Es ist eine traurige statistische Tatsache, dass die Hälfte aller ERP-Projekte scheitert oder finanziell und aus zeitlichen Gründen vor die Wand gefahren wird. Dabei sind meistens keine technischen Hürden die Stolpersteine. Oft entscheiden einige IT-Verantwortliche über eine Lösung und holen die Geschäftsführung nicht mit in das Boot. Das zieht einen ganzen Rattenschwanz von negativen Folgen mit sich. So hat das Projekt auch zu wenige Prioritäten gegenüber dem alltäglichen Business. Natürlich muss alles billig sein und zu viele Personalstunden dürfen nicht anfallen. Auch die Schulung der Projektverantwortlichen wird dann mangelhaft betrieben.
Wenn die Geschäftsführung mit an Bord ist, kann man auch die anderen Stolpersteine aus dem Weg räumen und eine professionelle und schnelle Grobevaluation angehen.

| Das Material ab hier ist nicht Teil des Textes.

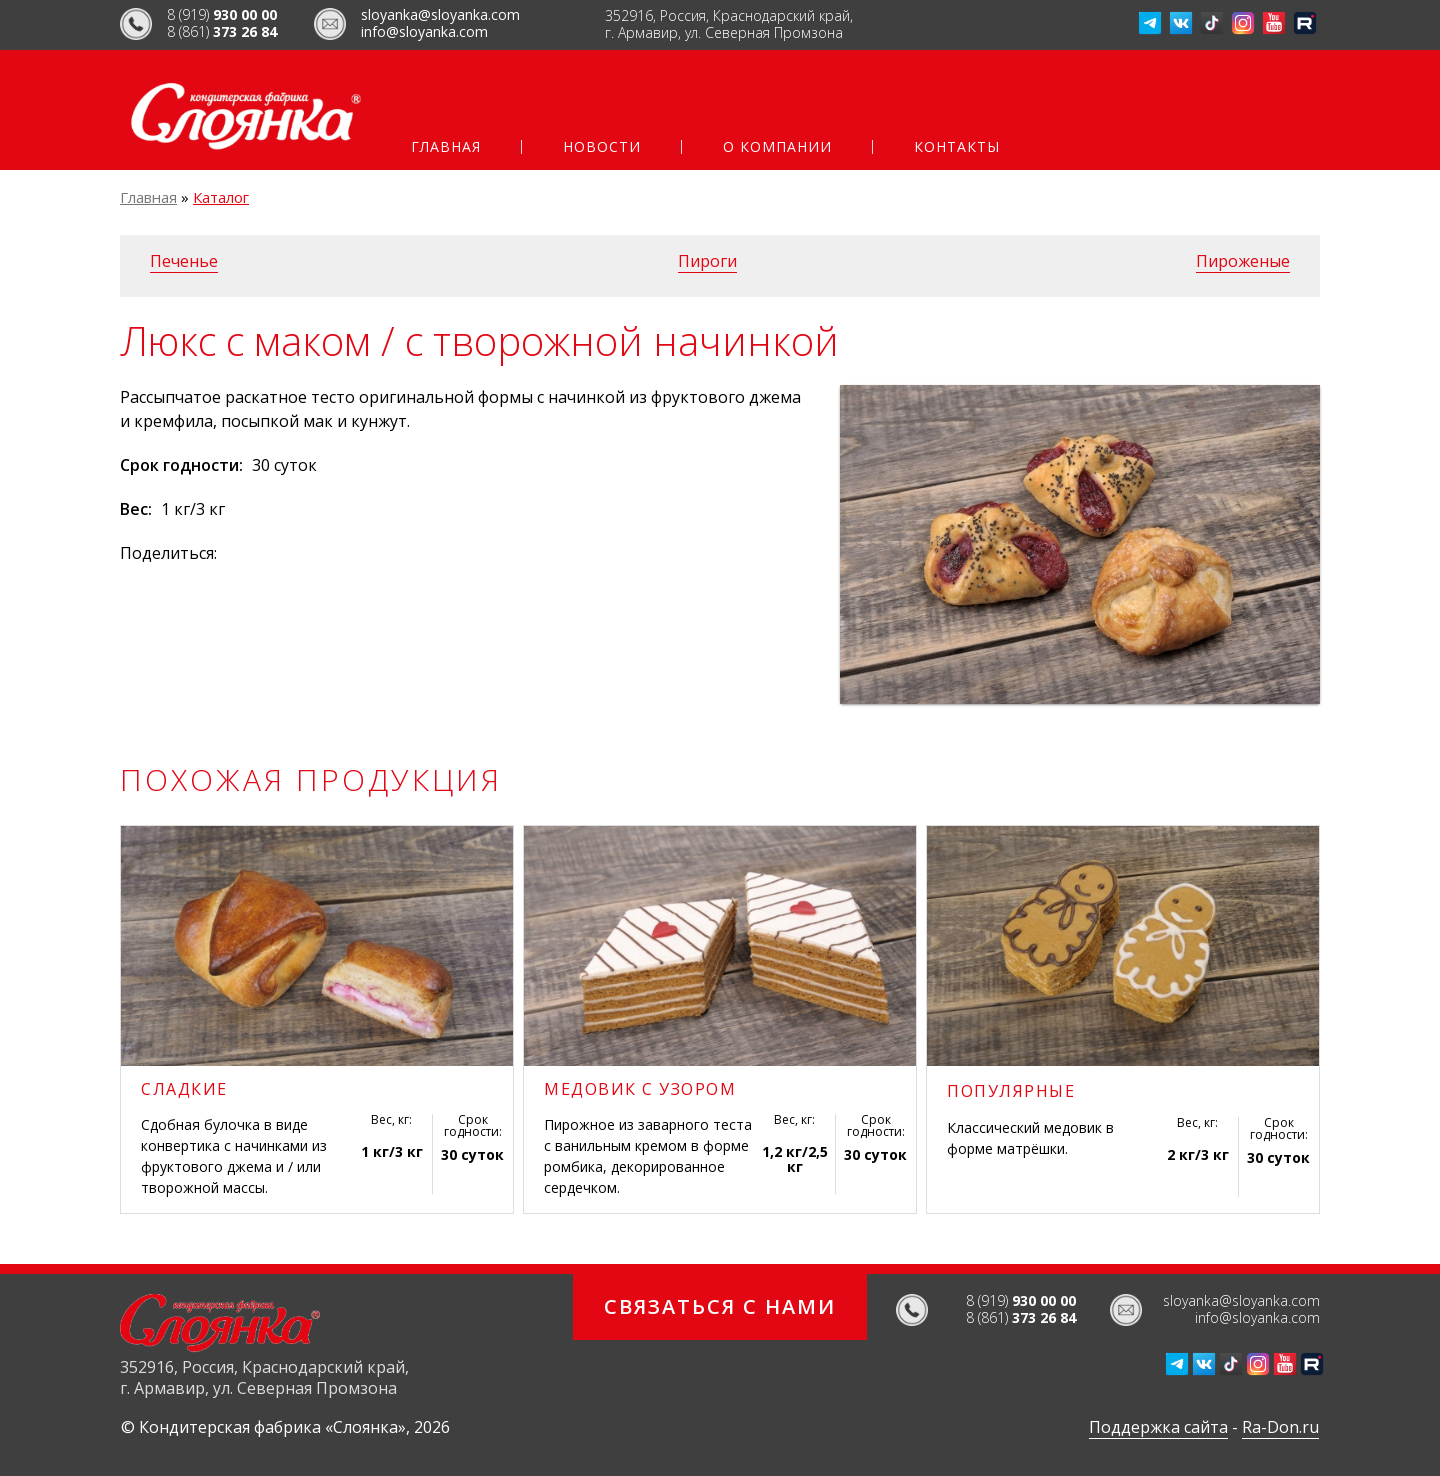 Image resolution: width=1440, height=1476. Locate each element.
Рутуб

Mit den richtigen Werkzeugen aus dem Projektmanagementkasten, einer zielgerichteten Kommunikation und einem erfahrenen Berater im Hintergrund hat man schon die halbe Wegstrecke einer erfolgreichen ERP-Einführung zurückgelegt.
Die Grenzen klassischer Lösungen
Allerdings will man sich auch in der Praxis die Lösungen anschauen. Dafür gibt es Messen und auch einige Internetplattformen. Das zentrale Manko solcher Veranstaltungen und Plattformen ist aber, dass man nicht einen dynamischen Vergleich unter Stressbedingungen ziehen kann. Auf einem Messestand hat man es fast immer mit einem Produkt und einem Verkäufer zu tun. Auch auf den Plattformen fällt der Vergleich, wenn er denn stattfindet, ziemlich statisch aus.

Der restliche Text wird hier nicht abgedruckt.